Five years ago, meetings with clients were a lot shorter. Cases last longer thanks to the BAPCPA, the Bankruptcy Prevention and Consumer Protection Act, or as he puts it “the new bankruptcy law.” Passed in 2005, it makes it more difficult to file for bankruptcy. When before you could file for Chapter 7 bankruptcy and have most of your debts forgiven, the new law forces businesses and consumers to file Chapter 13 bankruptcy, where debts are only discharged after a portion of them have been paid.
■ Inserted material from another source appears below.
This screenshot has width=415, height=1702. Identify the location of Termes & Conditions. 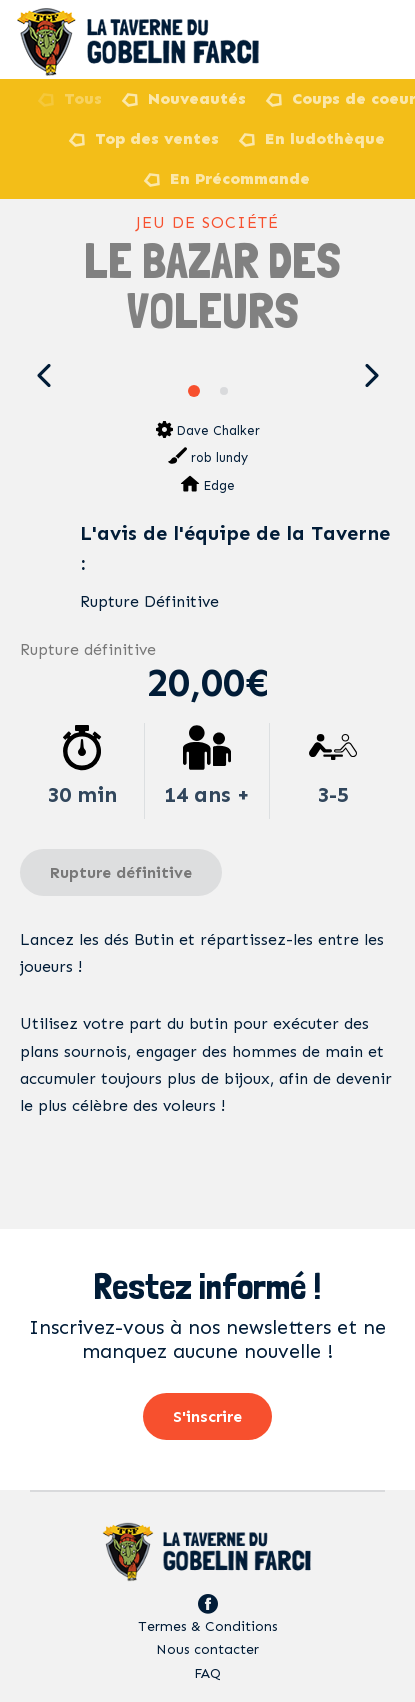 (208, 1626).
“What Congress is doing is they’re punishing Jacob Silver,” he says, picking up a packet of paper on his desk. “Six years ago this was 25 pages. Today it’s 50.”

He blames credit card companies for lobbying Congress for tougher laws. Now there are additional filing fees, mandatory credit counseling, and more time to be spent in the courtroom.

He doesn’t like the new rules because they add stress to an already stressful situation. One of his clients has a $100,000 medical bill for a heart condition. He only makes $30,000 a year which means he will never be able to pay off the debt in his lifetime. “Those collection agencies are calling him and it’s going to kill him eventually,” says Silver.

For his part, Silver works out payment plans for his services and is flexible when it comes to the price. He declines to say how much he made last year. He says there are too many cases, some at different prices, to count.

When will things slow down for Silver? Not until private sector confidence is restored, he says. “You can’t hire your way out of a recession,” says Silver. Government stimulus programs are no good in his book; he says his clients want steady employment, not handouts. Regulation has weakened businesses’ ability to hire; they’re afraid to invest, waiting to see what the tax rates will be like.

He leans back in his chair and lets out a sigh. “There are people who go floor-to-floor in this building, door-to-door, with resumes, looking for jobs,” he says. “It’s pretty bad.”

Behind him is a pair of large windows and through them you can see Brooklyn unfold from the 12th floor view. Across the street is the courthouse and past that the sprawl of buildings that is Brooklyn. People are sitting on the steps of Borough Hall, eating their lunches. On Jacob Silver’s desk is a large strawberry dipped in chocolate, lying uneaten on a piece of tinfoil.